■ Prompt
Lines with the string "Kommentare" are to be identified in the listing and copied.

■ Exercise inputs
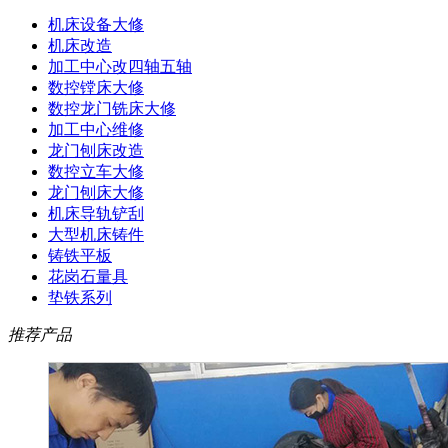
机床设备大修
机床改造
加工中心改四轴五轴
数控镗床大修
数控龙门铣床大修
加工中心维修
龙门刨床改造
数控立车大修
龙门刨床大修
机床导轨铲刮
大型机床铸件
铸铁平板
花岗石量具
垫铁系列
推荐产品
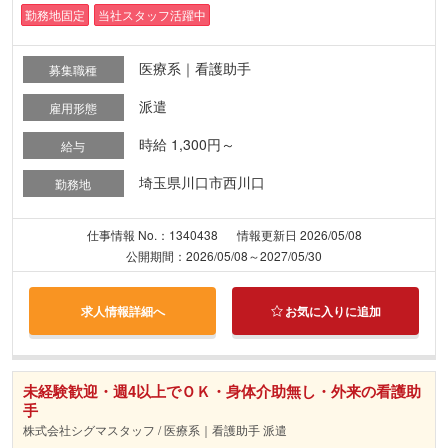
勤務地固定
当社スタッフ活躍中
医療系｜看護助手
募集職種
派遣
雇用形態
時給 1,300円～
給与
埼玉県川口市西川口
勤務地
仕事情報 No.：1340438
情報更新日 2026/05/08
公開期間：2026/05/08～2027/05/30
求人情報詳細へ
お気に入りに追加
未経験歓迎・週4以上でＯＫ・身体介助無し・外来の看護助
手
株式会社シグマスタッフ / 医療系｜看護助手 派遣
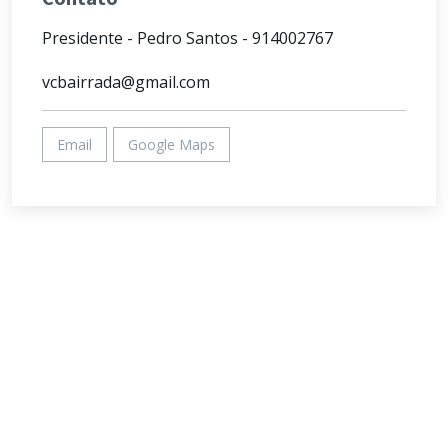
Presidente - Pedro Santos - 914002767
vcbairrada@gmail.com
Email
Google Maps
VESPA CLUBE DE PORTUGAL
Entidade colaboradora, reguladora e defensora do Vespismo em
Portugal.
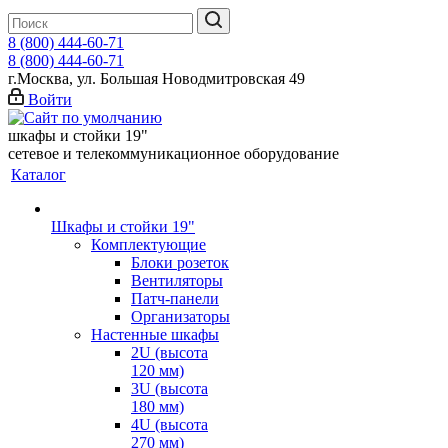
8 (800) 444-60-71
8 (800) 444-60-71
г.Москва, ул. Большая Новодмитровская 49
Войти
шкафы и стойки 19"
сетевое и телекоммуникационное оборудование
Каталог
Шкафы и стойки 19"
Комплектующие
Блоки розеток
Вентиляторы
Патч-панели
Организаторы
Настенные шкафы
2U (высота
120 мм)
3U (высота
180 мм)
4U (высота
270 мм)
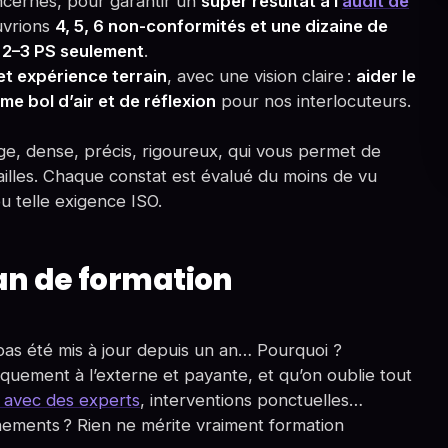
oncernés, pour garantir un
super résultat à l’
audit de
uvrions
4, 5, 6 non-conformités et une dizaine de
 2–3 PS seulement
.
 et expérience terrain
, avec une vision claire :
aider le
me bol d’air et de réflexion
pour nos interlocuteurs.
e, dense, précis, rigoureux, qui vous permet de
 failles. Chaque constat est évalué du moins de vu
u telle exigence ISO.
lan de formation
pas été mis à jour depuis un an… Pourquoi ?
quement à l’externe et payante, et qu’on oublie tout
s avec des experts
, interventions ponctuelles…
nements ? Rien ne mérite vraiment formation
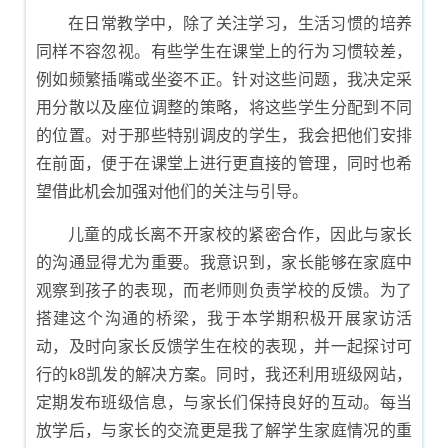
在日常教学中，除了关注学习，生活习惯的培养
同样不容忽视。有些学生在课堂上的行为习惯较差，
例如频繁插嘴或坐姿不正。针对这些问题，我决定采
用分散以及座位调整的策略，将这些学生分配到不同
的位置。对于那些特别调皮的学生，我会把他们安排
在前面，便于在课堂上进行更直接的管理，同时也希
望借此机会加强对他们的关注与引导。
儿童的成长离不开家校的紧密合作，因此与家长
的沟通显得尤为重要。我意识到，家长能够在家庭中
观察到孩子的表现，而老师则负责学校的反馈。为了
搭建这个沟通的桥梁，我于本学期积极开展家访活
动，及时向家长反馈学生在校的表现，并一起探讨可
行的k8凯发的解决方案。同时，我还利用班级网站，
定期发布班级信息，与家长们保持良好的互动。每当
放学后，与家长的交流更是我了解学生家庭情况的重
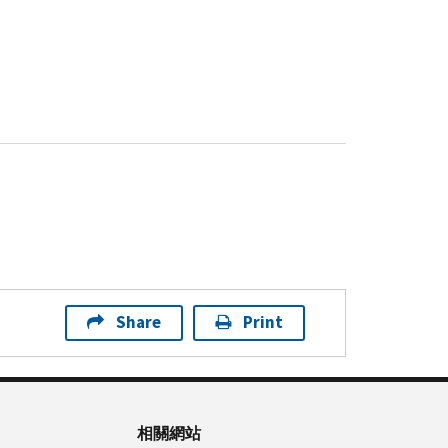
Share
Print
相關網站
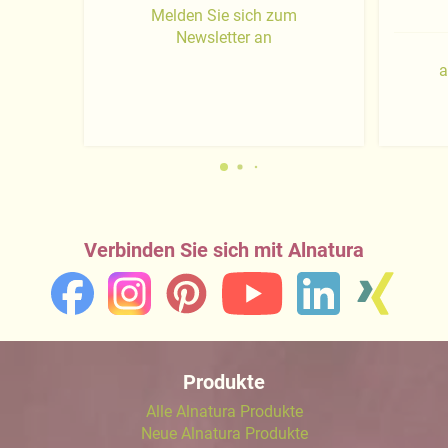
Melden Sie sich zum
Newsletter an
a
Verbinden Sie sich mit Alnatura
Produkte
Alle Alnatura Produkte
Neue Alnatura Produkte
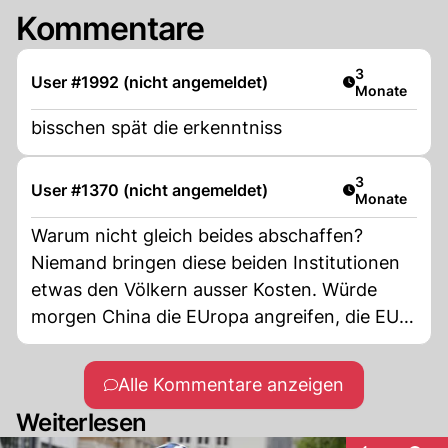
Kommentare
Artikel veröff
3
User #1992 (nicht angemeldet)
Monate
bisschen spät die erkenntniss
Artikel veröff
3
User #1370 (nicht angemeldet)
Monate
Warum nicht gleich beides abschaffen?
Niemand bringen diese beiden Institutionen
etwas den Völkern ausser Kosten. Würde
morgen China die EUropa angreifen, die EU
hätte keine Chance und ohne die USA hinter
der Nato auch nicht, sind wir wenigstens für
Alle Kommentare anzeigen
einmal ehrlich zu uns selbst.
Weiterlesen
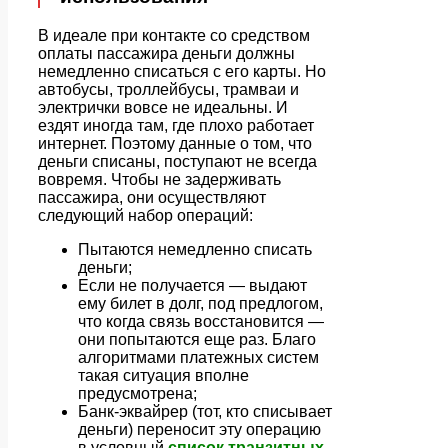
В идеале при контакте со средством
оплаты пассажира деньги должны
немедленно списаться с его карты. Но
автобусы, троллейбусы, трамваи и
электрички вовсе не идеальны. И
ездят иногда там, где плохо работает
интернет. Поэтому данные о том, что
деньги списаны, поступают не всегда
вовремя. Чтобы не задерживать
пассажира, они осуществляют
следующий набор операций:
Пытаются немедленно списать
деньги;
Если не получается — выдают
ему билет в долг, под предлогом,
что когда связь восстановится —
они попытаются еще раз. Благо
алгоритмами платежных систем
такая ситуация вполне
предусмотрена;
Банк-эквайрер (тот, кто списывает
деньги) переносит эту операцию
в условный
список транзитных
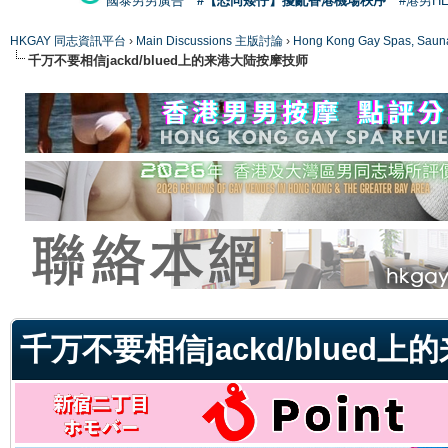
國泰男男廣告
#【恐同矮仔】擾亂香港機場秩序
#港男H
HKGAY 同志資訊平台
›
Main Discussions 主版討論
›
Hong Kong Gay Spas
千万不要相信jackd/blued上的来港大陆按摩技师
ge
千万不要相信jackd/blued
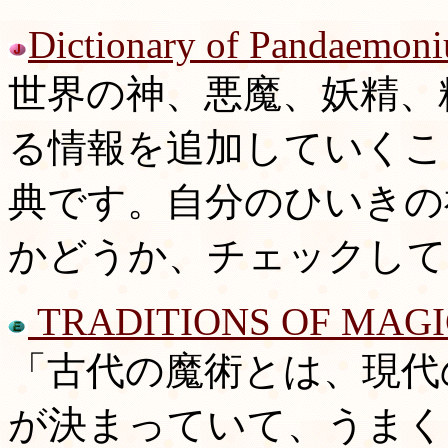
Dictionary of Pandaemon
世界の神、悪魔、妖精、
る情報を追加していくこ
典です。自分のひいきの
かどうか、チェックして
TRADITIONS OF MAGI
「古代の魔術とは、現代
が決まっていて、うまく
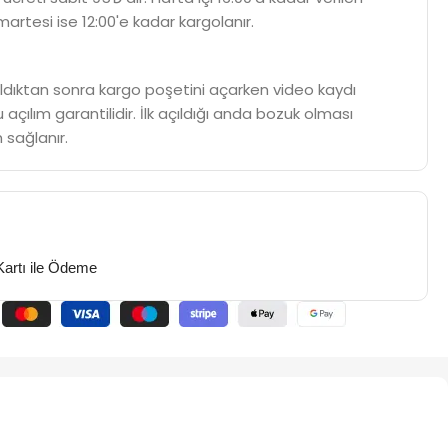
martesi ise 12:00'e kadar kargolanır.
m aldıktan sonra kargo poşetini açarken video kaydı
 açılım garantilidir. İlk açıldığı anda bozuk olması
 sağlanır.
Kartı ile Ödeme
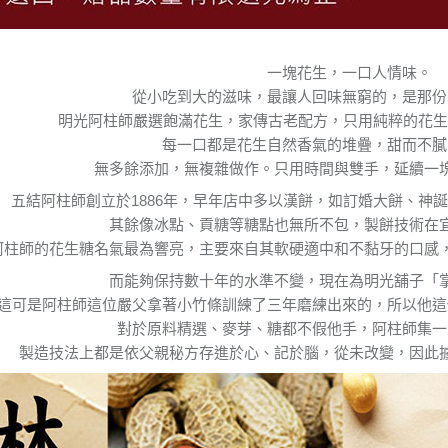
一塊花生，一口人情味。
從小吃到大的滋味，最讓人回味無窮的，是那份
明光阿柱師嚴選飽滿花生，家傳古老配方，只用純粹的花生
每一口都是花生自然香氣的堆疊，甜而不膩
無多餘添加，無複雜做作。只用時間與雙手，延續一
五結阿柱師創立於1886年，早年店中多以漢餅，如訂婚大餅、神
其餘像冰點、貢糖等糖點也無所不包，製餅技術在
阿柱師的花生糖名氣最為響亮，主要來自其軟硬適中和不黏牙的口感
而能夠保持數十年的水準不變，現在為明光舖子「
這可是阿柱師這位嚴父拿著小竹條訓練了三年磨練出來的，所以他這
對於原料精選、麥芽、糖都不假他手，阿柱師集一
製造技法上都是依父親秘方存進於心、記於腦，從未改變，因此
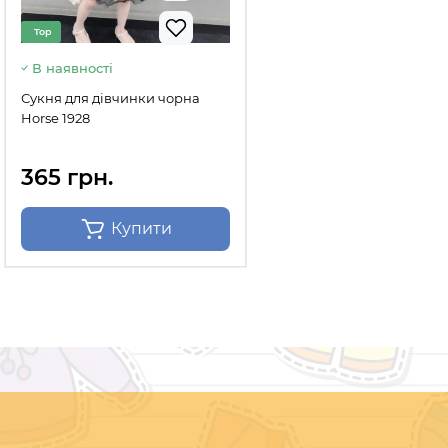
Top
В наявності
Сукня для дівчинки чорна
Horse 1928
365 грн.
Купити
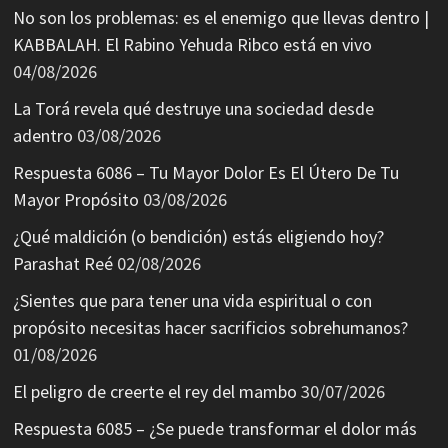
No son los problemas: es el enemigo que llevas dentro |
KABBALAH. El Rabino Yehuda Ribco está en vivo
04/08/2026
La Torá revela qué destruye una sociedad desde
adentro
03/08/2026
Respuesta 6086 – Tu Mayor Dolor Es El Útero De Tu
Mayor Propósito
03/08/2026
¿Qué maldición (o bendición) estás eligiendo hoy?
Parashat Reé
02/08/2026
¿Sientes que para tener una vida espiritual o con
propósito necesitas hacer sacrificios sobrehumanos?
01/08/2026
El peligro de creerte el rey del mambo
30/07/2026
Respuesta 6085 – ¿Se puede transformar el dolor más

■ Solution for this exercise
Kommentare
Alle Kommentare anzeigen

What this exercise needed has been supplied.